> **Entries supplied**:

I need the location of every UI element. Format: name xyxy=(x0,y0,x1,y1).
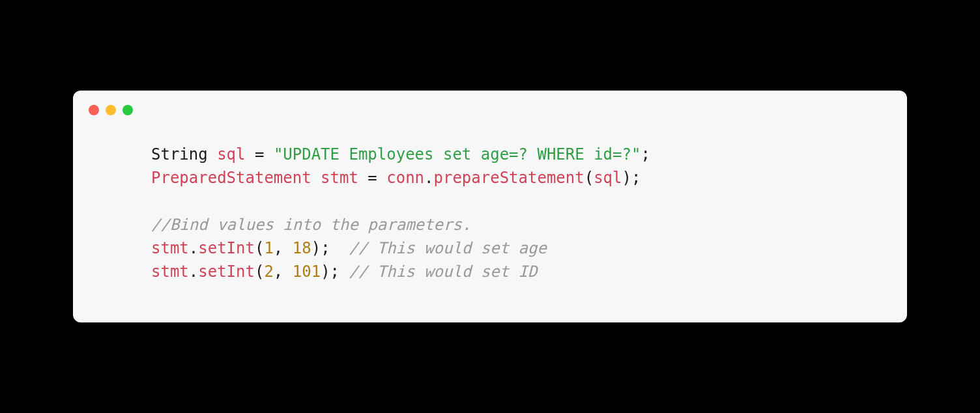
number-literal: 18 xyxy=(293,239,311,257)
dot: . xyxy=(189,263,198,281)
comment: //Bind values into the parameters. xyxy=(151,216,471,234)
operator: = xyxy=(358,169,386,187)
close-icon[interactable] xyxy=(89,105,99,115)
method-call: setInt xyxy=(198,263,255,281)
keyword-type: String xyxy=(151,145,208,164)
number-literal: 1 xyxy=(264,239,273,257)
semicolon: ; xyxy=(330,263,339,281)
code-content: String sql = "UPDATE Employees set age=?… xyxy=(73,115,907,283)
code-window: String sql = "UPDATE Employees set age=?… xyxy=(73,91,907,322)
semicolon: ; xyxy=(641,145,650,164)
dot: . xyxy=(424,169,433,187)
paren-close: ) xyxy=(321,263,330,281)
paren-close: ) xyxy=(622,169,631,187)
class-name: PreparedStatement xyxy=(151,169,311,187)
code-line: stmt.setInt(1, 18); // This would set ag… xyxy=(151,239,547,257)
string-literal: "UPDATE Employees set age=? WHERE id=?" xyxy=(274,145,641,164)
paren-open: ( xyxy=(255,263,264,281)
comma: , xyxy=(274,263,293,281)
argument: sql xyxy=(594,169,622,187)
window-titlebar xyxy=(73,91,907,115)
variable: sql xyxy=(217,145,245,164)
comment: // This would set age xyxy=(349,239,546,257)
paren-open: ( xyxy=(584,169,594,187)
number-literal: 101 xyxy=(293,263,321,281)
object-ref: stmt xyxy=(151,263,189,281)
paren-close: ) xyxy=(311,239,321,257)
method-call: prepareStatement xyxy=(434,169,584,187)
variable: stmt xyxy=(321,169,358,187)
paren-open: ( xyxy=(255,239,264,257)
code-line: PreparedStatement stmt = conn.prepareSta… xyxy=(151,169,641,187)
comma: , xyxy=(274,239,293,257)
semicolon: ; xyxy=(631,169,641,187)
object-ref: stmt xyxy=(151,239,189,257)
semicolon: ; xyxy=(321,239,330,257)
comment: // This would set ID xyxy=(349,263,537,281)
code-line: //Bind values into the parameters. xyxy=(151,216,471,234)
maximize-icon[interactable] xyxy=(122,105,133,115)
dot: . xyxy=(189,239,198,257)
code-line: stmt.setInt(2, 101); // This would set I… xyxy=(151,263,537,281)
minimize-icon[interactable] xyxy=(106,105,116,115)
method-call: setInt xyxy=(198,239,255,257)
operator: = xyxy=(246,145,274,164)
number-literal: 2 xyxy=(264,263,273,281)
code-line: String sql = "UPDATE Employees set age=?… xyxy=(151,145,650,164)
object-ref: conn xyxy=(386,169,424,187)
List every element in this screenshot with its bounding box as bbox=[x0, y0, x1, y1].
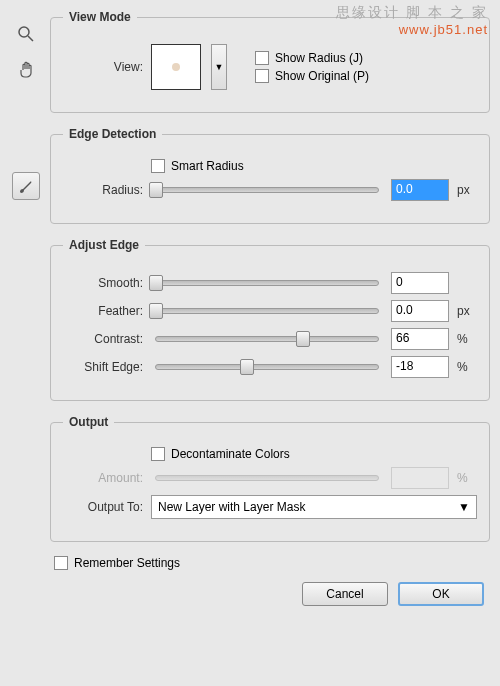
view-label: View: bbox=[63, 60, 143, 74]
watermark-text: 思缘设计 脚 本 之 家 bbox=[336, 4, 488, 22]
smooth-label: Smooth: bbox=[63, 276, 143, 290]
output-legend: Output bbox=[63, 415, 114, 429]
watermark-url: www.jb51.net bbox=[399, 22, 488, 37]
radius-label: Radius: bbox=[63, 183, 143, 197]
show-original-checkbox[interactable] bbox=[255, 69, 269, 83]
ok-button[interactable]: OK bbox=[398, 582, 484, 606]
amount-label: Amount: bbox=[63, 471, 143, 485]
zoom-tool-icon[interactable] bbox=[12, 20, 40, 48]
chevron-down-icon: ▼ bbox=[458, 500, 470, 514]
view-swatch[interactable] bbox=[151, 44, 201, 90]
radius-unit: px bbox=[457, 183, 477, 197]
svg-line-1 bbox=[28, 36, 33, 41]
cancel-button[interactable]: Cancel bbox=[302, 582, 388, 606]
radius-input[interactable]: 0.0 bbox=[391, 179, 449, 201]
view-dropdown-arrow[interactable]: ▼ bbox=[211, 44, 227, 90]
output-to-label: Output To: bbox=[63, 500, 143, 514]
edge-detection-legend: Edge Detection bbox=[63, 127, 162, 141]
view-mode-legend: View Mode bbox=[63, 10, 137, 24]
decontaminate-checkbox[interactable] bbox=[151, 447, 165, 461]
contrast-label: Contrast: bbox=[63, 332, 143, 346]
amount-input bbox=[391, 467, 449, 489]
shift-edge-label: Shift Edge: bbox=[63, 360, 143, 374]
feather-slider[interactable] bbox=[155, 308, 379, 314]
smart-radius-checkbox[interactable] bbox=[151, 159, 165, 173]
show-radius-checkbox[interactable] bbox=[255, 51, 269, 65]
output-to-select[interactable]: New Layer with Layer Mask▼ bbox=[151, 495, 477, 519]
svg-point-0 bbox=[19, 27, 29, 37]
feather-input[interactable]: 0.0 bbox=[391, 300, 449, 322]
shift-edge-input[interactable]: -18 bbox=[391, 356, 449, 378]
contrast-input[interactable]: 66 bbox=[391, 328, 449, 350]
show-original-label: Show Original (P) bbox=[275, 69, 369, 83]
shift-edge-slider[interactable] bbox=[155, 364, 379, 370]
hand-tool-icon[interactable] bbox=[12, 56, 40, 84]
adjust-edge-group: Adjust Edge Smooth: 0 Feather: 0.0 px Co… bbox=[50, 238, 490, 401]
tool-column bbox=[12, 20, 44, 208]
remember-settings-label: Remember Settings bbox=[74, 556, 180, 570]
smart-radius-label: Smart Radius bbox=[171, 159, 244, 173]
feather-unit: px bbox=[457, 304, 477, 318]
radius-slider[interactable] bbox=[155, 187, 379, 193]
show-radius-label: Show Radius (J) bbox=[275, 51, 363, 65]
contrast-slider[interactable] bbox=[155, 336, 379, 342]
feather-label: Feather: bbox=[63, 304, 143, 318]
decontaminate-label: Decontaminate Colors bbox=[171, 447, 290, 461]
edge-detection-group: Edge Detection Smart Radius Radius: 0.0 … bbox=[50, 127, 490, 224]
adjust-edge-legend: Adjust Edge bbox=[63, 238, 145, 252]
brush-tool-icon[interactable] bbox=[12, 172, 40, 200]
output-group: Output Decontaminate Colors Amount: % Ou… bbox=[50, 415, 490, 542]
amount-slider bbox=[155, 475, 379, 481]
contrast-unit: % bbox=[457, 332, 477, 346]
amount-unit: % bbox=[457, 471, 477, 485]
smooth-input[interactable]: 0 bbox=[391, 272, 449, 294]
shift-edge-unit: % bbox=[457, 360, 477, 374]
remember-settings-checkbox[interactable] bbox=[54, 556, 68, 570]
smooth-slider[interactable] bbox=[155, 280, 379, 286]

> **Task prompt**:
What is needed is an exact copy of every entry, minus the images.

> **Answer to this task**:
I need the location of every UI element. Format: name xyxy=(x0,y0,x1,y1).
number-literal: 18 xyxy=(293,239,311,257)
dot: . xyxy=(189,263,198,281)
comment: //Bind values into the parameters. xyxy=(151,216,471,234)
operator: = xyxy=(358,169,386,187)
close-icon[interactable] xyxy=(89,105,99,115)
method-call: setInt xyxy=(198,263,255,281)
keyword-type: String xyxy=(151,145,208,164)
number-literal: 1 xyxy=(264,239,273,257)
semicolon: ; xyxy=(330,263,339,281)
code-content: String sql = "UPDATE Employees set age=?… xyxy=(73,115,907,283)
code-window: String sql = "UPDATE Employees set age=?… xyxy=(73,91,907,322)
semicolon: ; xyxy=(641,145,650,164)
dot: . xyxy=(424,169,433,187)
paren-close: ) xyxy=(321,263,330,281)
paren-close: ) xyxy=(622,169,631,187)
class-name: PreparedStatement xyxy=(151,169,311,187)
code-line: stmt.setInt(1, 18); // This would set ag… xyxy=(151,239,547,257)
string-literal: "UPDATE Employees set age=? WHERE id=?" xyxy=(274,145,641,164)
paren-open: ( xyxy=(255,263,264,281)
comma: , xyxy=(274,263,293,281)
argument: sql xyxy=(594,169,622,187)
window-titlebar xyxy=(73,91,907,115)
variable: sql xyxy=(217,145,245,164)
comment: // This would set age xyxy=(349,239,546,257)
paren-open: ( xyxy=(584,169,594,187)
number-literal: 101 xyxy=(293,263,321,281)
object-ref: stmt xyxy=(151,263,189,281)
paren-close: ) xyxy=(311,239,321,257)
method-call: prepareStatement xyxy=(434,169,584,187)
variable: stmt xyxy=(321,169,358,187)
paren-open: ( xyxy=(255,239,264,257)
code-line: PreparedStatement stmt = conn.prepareSta… xyxy=(151,169,641,187)
comma: , xyxy=(274,239,293,257)
semicolon: ; xyxy=(631,169,641,187)
object-ref: stmt xyxy=(151,239,189,257)
semicolon: ; xyxy=(321,239,330,257)
comment: // This would set ID xyxy=(349,263,537,281)
code-line: //Bind values into the parameters. xyxy=(151,216,471,234)
maximize-icon[interactable] xyxy=(122,105,133,115)
dot: . xyxy=(189,239,198,257)
code-line: stmt.setInt(2, 101); // This would set I… xyxy=(151,263,537,281)
minimize-icon[interactable] xyxy=(106,105,116,115)
method-call: setInt xyxy=(198,239,255,257)
operator: = xyxy=(246,145,274,164)
number-literal: 2 xyxy=(264,263,273,281)
code-line: String sql = "UPDATE Employees set age=?… xyxy=(151,145,650,164)
object-ref: conn xyxy=(386,169,424,187)
List every element in this screenshot with its bounding box as bbox=[x0, y0, x1, y1].
view-label: View: bbox=[63, 60, 143, 74]
watermark-text: 思缘设计 脚 本 之 家 bbox=[336, 4, 488, 22]
smooth-label: Smooth: bbox=[63, 276, 143, 290]
output-legend: Output bbox=[63, 415, 114, 429]
watermark-url: www.jb51.net bbox=[399, 22, 488, 37]
radius-label: Radius: bbox=[63, 183, 143, 197]
show-original-checkbox[interactable] bbox=[255, 69, 269, 83]
ok-button[interactable]: OK bbox=[398, 582, 484, 606]
amount-label: Amount: bbox=[63, 471, 143, 485]
zoom-tool-icon[interactable] bbox=[12, 20, 40, 48]
chevron-down-icon: ▼ bbox=[458, 500, 470, 514]
view-swatch[interactable] bbox=[151, 44, 201, 90]
radius-unit: px bbox=[457, 183, 477, 197]
svg-line-1 bbox=[28, 36, 33, 41]
cancel-button[interactable]: Cancel bbox=[302, 582, 388, 606]
radius-input[interactable]: 0.0 bbox=[391, 179, 449, 201]
view-dropdown-arrow[interactable]: ▼ bbox=[211, 44, 227, 90]
output-to-label: Output To: bbox=[63, 500, 143, 514]
edge-detection-legend: Edge Detection bbox=[63, 127, 162, 141]
view-mode-legend: View Mode bbox=[63, 10, 137, 24]
decontaminate-checkbox[interactable] bbox=[151, 447, 165, 461]
contrast-label: Contrast: bbox=[63, 332, 143, 346]
amount-input bbox=[391, 467, 449, 489]
shift-edge-label: Shift Edge: bbox=[63, 360, 143, 374]
feather-slider[interactable] bbox=[155, 308, 379, 314]
smart-radius-checkbox[interactable] bbox=[151, 159, 165, 173]
show-radius-checkbox[interactable] bbox=[255, 51, 269, 65]
output-to-select[interactable]: New Layer with Layer Mask▼ bbox=[151, 495, 477, 519]
svg-point-0 bbox=[19, 27, 29, 37]
feather-input[interactable]: 0.0 bbox=[391, 300, 449, 322]
shift-edge-input[interactable]: -18 bbox=[391, 356, 449, 378]
contrast-input[interactable]: 66 bbox=[391, 328, 449, 350]
show-original-label: Show Original (P) bbox=[275, 69, 369, 83]
shift-edge-slider[interactable] bbox=[155, 364, 379, 370]
hand-tool-icon[interactable] bbox=[12, 56, 40, 84]
adjust-edge-group: Adjust Edge Smooth: 0 Feather: 0.0 px Co… bbox=[50, 238, 490, 401]
tool-column bbox=[12, 20, 44, 208]
remember-settings-label: Remember Settings bbox=[74, 556, 180, 570]
smart-radius-label: Smart Radius bbox=[171, 159, 244, 173]
feather-unit: px bbox=[457, 304, 477, 318]
radius-slider[interactable] bbox=[155, 187, 379, 193]
show-radius-label: Show Radius (J) bbox=[275, 51, 363, 65]
contrast-slider[interactable] bbox=[155, 336, 379, 342]
feather-label: Feather: bbox=[63, 304, 143, 318]
decontaminate-label: Decontaminate Colors bbox=[171, 447, 290, 461]
edge-detection-group: Edge Detection Smart Radius Radius: 0.0 … bbox=[50, 127, 490, 224]
adjust-edge-legend: Adjust Edge bbox=[63, 238, 145, 252]
brush-tool-icon[interactable] bbox=[12, 172, 40, 200]
output-group: Output Decontaminate Colors Amount: % Ou… bbox=[50, 415, 490, 542]
amount-slider bbox=[155, 475, 379, 481]
contrast-unit: % bbox=[457, 332, 477, 346]
amount-unit: % bbox=[457, 471, 477, 485]
smooth-input[interactable]: 0 bbox=[391, 272, 449, 294]
shift-edge-unit: % bbox=[457, 360, 477, 374]
remember-settings-checkbox[interactable] bbox=[54, 556, 68, 570]
smooth-slider[interactable] bbox=[155, 280, 379, 286]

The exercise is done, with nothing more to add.